Believe anything he says at your own peril. Instead of discrediting the global warming alarmism he is discrediting the skeptics.

Bindidon
Reply to  Javier
June 24, 2019 5:01 pm

Gracias.

Thanks for this precise answer. We certainly disagree about different things, but here we don’t.

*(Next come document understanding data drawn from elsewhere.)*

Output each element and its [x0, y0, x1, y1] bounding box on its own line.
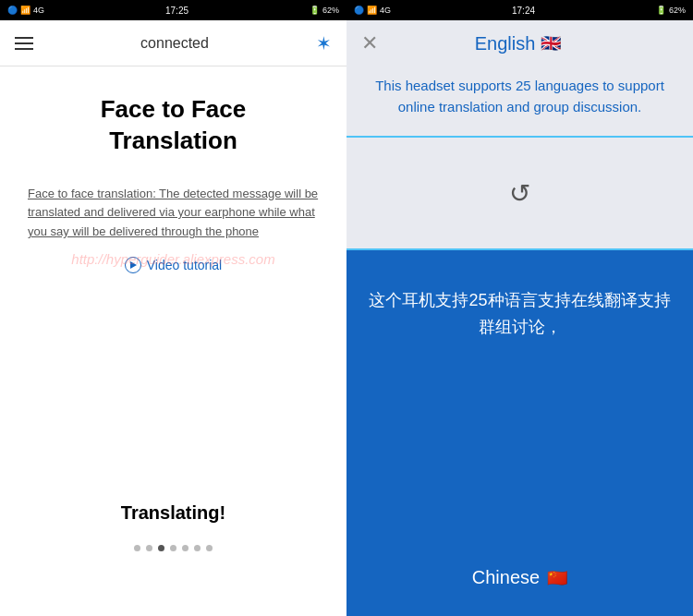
video-tutorial-label: Video tutorial: [147, 258, 222, 272]
main-description: Face to face translation: The detected m…: [28, 185, 319, 242]
dot-4: [170, 545, 176, 551]
battery-pct: 62%: [322, 6, 339, 15]
left-toolbar: connected ✶: [0, 20, 346, 66]
chinese-translation-text: 这个耳机支持25种语言支持在线翻译支持群组讨论，: [365, 287, 675, 341]
right-wifi-icon: 📶: [367, 6, 377, 15]
hamburger-line2: [15, 42, 33, 44]
left-status-icons: 🔵 📶 4G: [7, 6, 44, 15]
menu-button[interactable]: [15, 37, 33, 50]
chinese-label: Chinese: [472, 567, 540, 588]
bt-icon: 🔵: [7, 6, 18, 15]
dot-6: [194, 545, 201, 551]
right-header: ✕ English 🇬🇧: [346, 20, 693, 66]
dot-7: [206, 545, 213, 551]
dot-1: [134, 545, 140, 551]
english-flag: 🇬🇧: [541, 33, 561, 54]
right-signal: 4G: [380, 6, 391, 15]
bluetooth-icon[interactable]: ✶: [316, 32, 332, 54]
battery-icon: 🔋: [310, 6, 320, 15]
refresh-button[interactable]: ↺: [509, 178, 530, 209]
status-bar-left: 🔵 📶 4G 17:25 🔋 62%: [0, 0, 346, 20]
dot-3: [158, 545, 164, 551]
right-status-icons: 🔵 📶 4G: [354, 6, 391, 15]
close-button[interactable]: ✕: [361, 31, 378, 55]
hamburger-line3: [15, 48, 33, 50]
play-circle-icon: [125, 257, 141, 273]
right-time: 17:24: [512, 6, 535, 16]
left-right-icons: 🔋 62%: [310, 6, 339, 15]
video-tutorial-link[interactable]: Video tutorial: [125, 257, 222, 273]
left-time: 17:25: [165, 6, 188, 16]
chinese-section: 这个耳机支持25种语言支持在线翻译支持群组讨论， Chinese 🇨🇳: [346, 250, 693, 616]
right-battery-icon: 🔋: [656, 6, 666, 15]
english-label-text: English: [475, 33, 536, 54]
signal-icon: 4G: [33, 6, 44, 15]
chinese-language-label[interactable]: Chinese 🇨🇳: [365, 567, 675, 588]
chinese-flag: 🇨🇳: [547, 568, 567, 588]
right-middle-section: ↺: [346, 138, 693, 248]
translating-label: Translating!: [0, 502, 346, 524]
play-triangle-icon: [130, 261, 137, 269]
right-top-description: This headset supports 25 languages to su…: [346, 66, 693, 136]
left-panel: 🔵 📶 4G 17:25 🔋 62% connected ✶ Face to F…: [0, 0, 346, 616]
main-title: Face to Face Translation: [101, 94, 247, 157]
status-bar-right: 🔵 📶 4G 17:24 🔋 62%: [346, 0, 693, 20]
toolbar-title: connected: [140, 35, 209, 52]
right-panel: 🔵 📶 4G 17:24 🔋 62% ✕ English 🇬🇧 This hea…: [346, 0, 693, 616]
page-dots: [0, 545, 346, 551]
right-battery-pct: 62%: [669, 6, 686, 15]
left-content: Face to Face Translation Face to face tr…: [0, 66, 346, 616]
language-selector[interactable]: English 🇬🇧: [475, 33, 562, 54]
dot-2: [146, 545, 152, 551]
hamburger-line1: [15, 37, 33, 39]
right-top-section: ✕ English 🇬🇧 This headset supports 25 la…: [346, 20, 693, 136]
right-bt-icon: 🔵: [354, 6, 364, 15]
right-battery-icons: 🔋 62%: [656, 6, 686, 15]
wifi-icon: 📶: [20, 6, 30, 15]
dot-5: [182, 545, 188, 551]
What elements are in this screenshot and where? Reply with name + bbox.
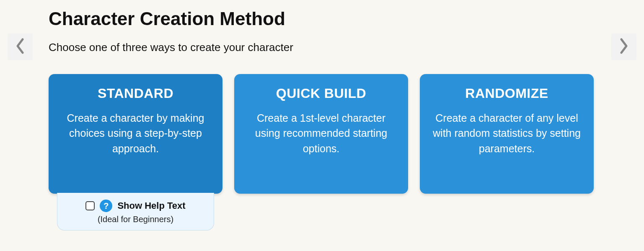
- help-text-panel: ? Show Help Text (Ideal for Beginners): [57, 193, 214, 231]
- card-description: Create a character of any level with ran…: [431, 110, 583, 156]
- question-icon: ?: [100, 200, 112, 212]
- next-button[interactable]: [611, 33, 636, 60]
- chevron-right-icon: [618, 38, 630, 56]
- method-card-standard[interactable]: STANDARD Create a character by making ch…: [49, 74, 222, 194]
- card-description: Create a character by making choices usi…: [59, 110, 212, 156]
- chevron-left-icon: [14, 38, 26, 56]
- method-cards: STANDARD Create a character by making ch…: [49, 74, 594, 194]
- card-title: STANDARD: [59, 86, 212, 101]
- help-text-label[interactable]: Show Help Text: [117, 200, 185, 211]
- card-title: RANDOMIZE: [431, 86, 583, 101]
- help-row: ? Show Help Text: [62, 200, 209, 212]
- page-title: Character Creation Method: [49, 8, 594, 29]
- method-card-quick-build[interactable]: QUICK BUILD Create a 1st-level character…: [234, 74, 408, 194]
- help-text-subtitle: (Ideal for Beginners): [62, 215, 209, 224]
- page-subtitle: Choose one of three ways to create your …: [49, 41, 594, 54]
- main-content: Character Creation Method Choose one of …: [49, 8, 594, 194]
- card-title: QUICK BUILD: [245, 86, 397, 101]
- prev-button[interactable]: [8, 33, 33, 60]
- help-text-checkbox[interactable]: [85, 201, 95, 210]
- card-description: Create a 1st-level character using recom…: [245, 110, 397, 156]
- method-card-randomize[interactable]: RANDOMIZE Create a character of any leve…: [420, 74, 594, 194]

A look at the top 20 of the sorted GHCN daily anomalies for CONUS wrt 1981-2010 from Jan 1900 till May 2019:

1936 2 -4.47
1977 1 -4.04
1978 2 -3.98
1905 2 -3.90
1979 1 -3.89
1940 1 -3.66
1918 1 -3.41
1929 2 -3.31
1979 2 -3.28
1989 12 -3.27
1969 3 -3.26
1930 1 -3.17
1915 3 -3.15
1983 12 -3.10
1909 12 -3.07
1960 3 -3.05
1978 1 -2.88
1912 3 -2.80
1914 12 -2.74
1963 12 -2.72

The first 2018/19 anomaly appears at position 138, and no, it is not a 2019 month:

2018 11 -1.26

The unsorted time series ends with

2018 12 1.11
2019 1 0.08
2019 2 -0.70
2019 3 -1.03
2019 4 0.42
2019 5 -0.27

*
Warmistas aren’t smart, but Coolistas are even less.

Henning Nielsen
June 24, 2019 2:44 am

Much too early to warn about 1315 and after, IMO. 5-10 more years of the same conditions, the we’re talking. But not of disaster, humans are more than able to cope with a cooler climate.

ozspeaksup
Reply to  Henning Nielsen
June 24, 2019 3:29 am

humans maybe but food crops we like and animals dont do as well in cold, energy expended to keep warm reduces meat/milk though its ok for fleece production up to a point cold and wet isnt good for fine wool production either and footrot and other issues are a bugger to cope with

pochas94
June 24, 2019 2:54 am

May have to encourage more planting in Mexico and southward to help us get over this spell of wet weather. Give those migrants something to do.